Hence the delay is not that critical when it comes to text based conversations. A slight delay in delivery of the dialog or text is again not as critical; however, in the case of voice a delay is very counterproductive.
Conclusion
There is this allure that a text based bot (chatbot) can merely be converted into an API and be utilized by voice interfaces, be it IVR, Amazon Echo, Google Assistant and the like.
But in practice this is not the case. As stated at the outset of this story, you will always have a mediation layer. This mediation layer will sit between your Chatbot API (NLU engine) and the presentation layer comprised of the mediums.

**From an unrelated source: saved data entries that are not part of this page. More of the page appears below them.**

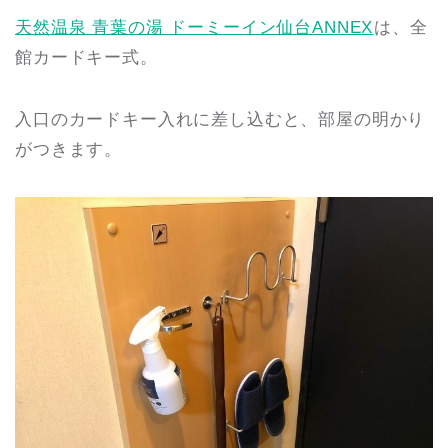
天然温泉 青葉の湯 ドーミーイン仙台ANNEX
は、全
館カードキー式。
入口のカードキー入れに差し込むと、部屋の明かり
がつきます。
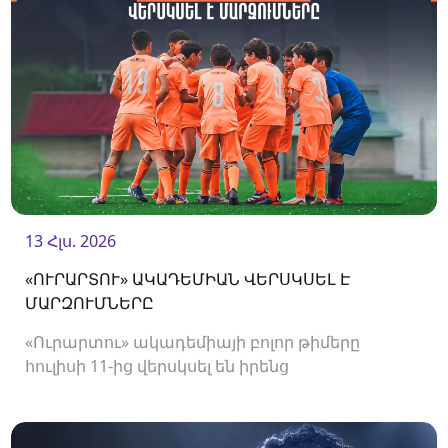
13 Հլս. 2026
«ՈՒՐԱՐՏՈՒ» ԱԿԱԴԵՄԻԱՆ ՎԵՐՍԿՍԵԼ Է
ՄԱՐԶՈՒՄՆԵՐԸ
«Ուրարտու» ակադեմիայի բոլոր թիմերը
հուլիսի 11-ից վերսկսել են իրենց
մարզումները<br />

The chatbot API output will be received by the mediation layer and rendered in a format digestible by medium it is intended for. The medium being Facebook Messenger, WhatsApp, Text/SMS, web chat etc.
For voice interfaces, more work will be required to ensure the text to be spoken back to the user is suitable and consumable in an audio format.
Conversational Components
We need to think of any conversation, be it in voice or text, of being presented to the user by means of conversational components.
Conversational Components are the different elements (or affordances if you like) available within a specific medium.
For instance, within Facebook Messenger there are buttons, carousels, menus, quick replies and the like.
These allow the developer to leverage these conversational components to the maximum hence negating any notion of a pure natural language conversational interface.
It is merely a graphic interface living within a conversational medium. Or, if you like, a graphic user interface made available within a conversational container.
Is this wrong…no.
It is taking the interface to the user’s medium of choice. Hence making it more accessible and removing the friction apps present.
The problem with such an approach is that you are heavily dependent on the affordances of the medium.
Should you want to roll your chatbot out on WhatsApp, the same conversational components will obviously not be available, and you will have to lean more on NLU, keyword spotting or a menu driven solution. With a even more basic medium like SMS are are really dependent on NLU or a number/key word driven menu.
Where the menu is constituted by keywords or numbers, the menu will have to be a key word or number the user need to input to navigate the UI.
Is it a chatbot?
Technically, yes; as it lives in a multi-threaded asynchronous conversational medium.
But is it conversational in nature? One would have to argue no.
So in the second example a rudimentary approach needs to be followed for one single reason, the medium does not afford the rich functionality and is primarily text based.
With Voice, these components disappear completely. With only the natural language component available within the Voice User Interface (VUI) environment there are no components to leverage with the affordances are invisible.